Не желая, чтоб вышло, что он невольно подслушал их разговор, Сабуров опустил плащ-палатку, вернулся, сел за стол и громко крикнул Петю. Петя немедленно появился в дверях.

– Что-нибудь позавтракать сообрази.

– Есть сообразить, – отозвался Петя, и за плащ-палаткой стало слышно, как он возится, погромыхивая котелками и консервными банками.

– Как раненые у нас? Все наконец вывезены? – спросил после молчания Сабуров у Масленникова.

– Вечером оставалось еще восемнадцать человек, – сказал Масленников. – Бомбежка – не осколком, так камнем, не камнем, так стеклом.

– Да, в открытом поле лучше, – согласился Сабуров. Он досадливо поморщился, и на его лице появилось злое выражение.
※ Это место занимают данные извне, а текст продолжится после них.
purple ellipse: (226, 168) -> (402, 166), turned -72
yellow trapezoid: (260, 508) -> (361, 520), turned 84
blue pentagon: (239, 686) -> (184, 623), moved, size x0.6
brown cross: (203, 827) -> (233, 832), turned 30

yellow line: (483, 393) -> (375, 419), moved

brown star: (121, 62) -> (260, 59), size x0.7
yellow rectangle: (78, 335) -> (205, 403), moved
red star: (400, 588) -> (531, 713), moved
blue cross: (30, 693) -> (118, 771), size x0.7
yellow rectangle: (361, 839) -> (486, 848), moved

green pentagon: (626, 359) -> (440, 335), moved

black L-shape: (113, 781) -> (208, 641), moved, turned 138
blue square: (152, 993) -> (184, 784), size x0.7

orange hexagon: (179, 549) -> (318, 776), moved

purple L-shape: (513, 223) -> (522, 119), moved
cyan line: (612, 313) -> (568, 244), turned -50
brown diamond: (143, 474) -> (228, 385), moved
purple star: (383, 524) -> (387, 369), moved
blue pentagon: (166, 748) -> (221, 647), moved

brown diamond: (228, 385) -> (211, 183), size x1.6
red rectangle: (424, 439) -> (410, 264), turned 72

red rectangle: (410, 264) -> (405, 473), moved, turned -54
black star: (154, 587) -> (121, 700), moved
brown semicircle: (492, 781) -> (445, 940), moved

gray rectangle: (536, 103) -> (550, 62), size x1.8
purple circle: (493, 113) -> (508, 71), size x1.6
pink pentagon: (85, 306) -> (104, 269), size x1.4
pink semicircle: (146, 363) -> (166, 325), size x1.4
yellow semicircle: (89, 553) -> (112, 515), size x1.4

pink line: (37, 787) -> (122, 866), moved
– А ведь, между прочим, вокруг Сталинграда обвод был, – заметил он.

– Я знаю, мне говорили…

– Там километрах в пятнадцати от города и рвов накопано, и окопов, и дзотов, и бетонных колпаков наставлено. Масса народу, говорят, день и ночь работало, а драться там так и не дрались.

– А почему?

– Если бы ты знал, Миша, – с грустью сказал Сабуров, – сколько я за год войны видел зря нарытых окопов и рвов. Миллионы кубометров земли от самой границы и досюда зря вырыты. А почему? Потому что часто выроем позади себя линию, а войска не сажаем туда заранее, ни орудий не ставим, ни пулеметов – ничего. По старинке думаем: отойдем и займем, а немцы – раз! – и обошли и раньше нас там оказались… А окоп без человека – мертвое дело… Так и идут эти укрепления сплошь и рядом коту под хвост. А мы потом дойдем до города, упремся в него спиной, выроем новые окопы не за три месяца, а за три дня, как попало, и в них деремся до конца, до смерти. Тяжело и обидно… Да, так, значит, восемнадцать раненых к вечеру осталось, – вернулся он к первоначальной теме разговора. – Ну-ка справься, как их теперь, уже вывезли или нет.

Масленников вышел. Сабуров достал нож и поправил им фитиль в самодельной лампе «катюше». Лампа представляла собой гильзу от 76-миллиметрового снаряда, наверху она была сплюснута, внутрь был просунут фитиль, а немножко выше середины была прорезана дырка, заткнутая пробкой, через нее заливали керосин или, за неимением его, бензин с солью.

Поправив фитиль, Сабуров несколько раз лениво ткнул вилкой в только что принесенную Петей сковородку с поджаренными мясными консервами. Есть не хотелось. С чего бы это? Впрочем, может, оттого, что всего шестой час утра, – в сущности говоря, не обеденное время. Часы путались. Сабурову захотелось выйти на воздух. Он уже накинул на плечи шинель, когда вернулся Масленников.

– Всех за ночь вывезли. А знаете, кто за ранеными приехал? – сказал Масленников. – Та девушка, которую вы из воды вытащили, она приехала.

– Ну? – спросил Сабуров.

– Она их, оказывается, все время вывозила, только я ее не видел. Я ее сюда привел. Пусть отдохнет, посидит, – тихо добавил Масленников.

– Пусть, конечно, конечно, – неожиданно вспомнив о том, что он здесь хозяин и что среди прочих обязанностей у него есть еще и обязанность гостеприимства, сказал Сабуров.

Масленников вышел в коридор и громко крикнул:

– Аня! Аня, где вы?

Девушка вошла и робко остановилась на пороге. Сабурову показалось, что она за эти восемь дней как будто еще похудела.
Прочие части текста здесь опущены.